East county voices

Amanda Rhoades

The Seventh Annual San Diego City College International Book Fair hosted a panel discussion featuring local writers who have contributed to an upcoming book on their lives and experiences in East San Diego County on Oct. 3.

“The great irony in me moving away to New York City at 18 to be a writer is that for the next three years at NYU, all I wrote about was East County, whether I knew it or not,” said Justin Hudnall, executive director of So Say We All, a San Diego-based non-profit arts and literature collective.

Though it was not his intention, Hudnall says that all of the factors in his stories and plays in college were based on his interpretation of the world, which up until those years had mostly come from growing up in San Diego’s East County.

After graduating, Hudnall returned to San Diego in 2008 and created So Say We All, which happened to draw a great deal of artists from the region.

Mindy Solis, a contributing writer and Grossmont Community College student, had the idea to put together a zine of East County-themed works. The project escalated into a much larger collection than they had anticipated. After receiving a grant from the San Diego Foundation, they were able to put together “The Far East Movement: Everything Just As It Is,” an anthology of no-nfiction and poetry from East County.

The first book, launching this month, attempts to provide readers who have never experienced East County with a myriad of perspectives from many different walks of life.

Panelist Corrine Goria, an East County native who has worked on the McSweeney’s Books oral history series “Voice of Witness,” helped edit “The Far East Movement.” She explained the process of breaking down stereotypes by asking interviewees textured questions to help the reader empathize with the subject rather than adhering to a journalistic style.

Local poet and “The Far East Movement” contributor Ron Salisbury said that when writing about stereotypes, he writes from the inside of it, as the embarrassed narrator.

“There is no way to divorce the control and the vision of the editor.

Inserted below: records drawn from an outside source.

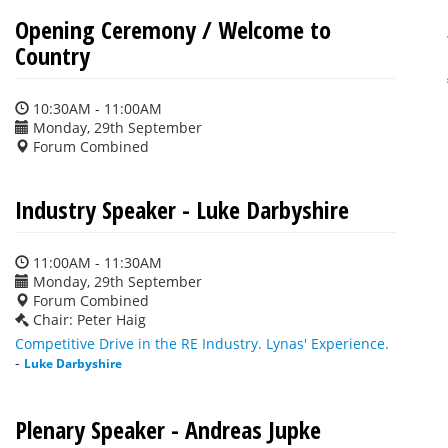
Opening Ceremony / Welcome to
Country
10:30AM - 11:00AM
Monday, 29th September
Forum Combined
Industry Speaker - Luke Darbyshire
11:00AM - 11:30AM
Monday, 29th September
Forum Combined
Chair: Peter Haig
Competitive Drive in the RE Industry. Lynas' Experience.
-
Luke Darbyshire
Plenary Speaker - Andreas Jupke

We may not change pieces of work but we reject what work that doesn’t fit where we’re going, and that is the voice of the editor. . .One way I get around that in my work is to have people in my poems speak. Its amazing how that frees up the author to say things,” said Salisbury.

These storytellers also serve another role, and that is to dig up information that otherwise would have been left out.

One example of this Goria gave was her time spent in China interviewing Foxconn workers about its recent surge in suicides. She said often in a first interview people would say things weren’t that bad, but in later interviews deeper stories would come out.

So Say We All is continuing to accept East County-related work online at sosayweallonline.com.

Grossmont College will host a reading of “The Far East Movement: Everything Just As It Is” at its 3rd Annual Lester Bangs Memorial on Oct. 17 at 7 p.m. in room 220.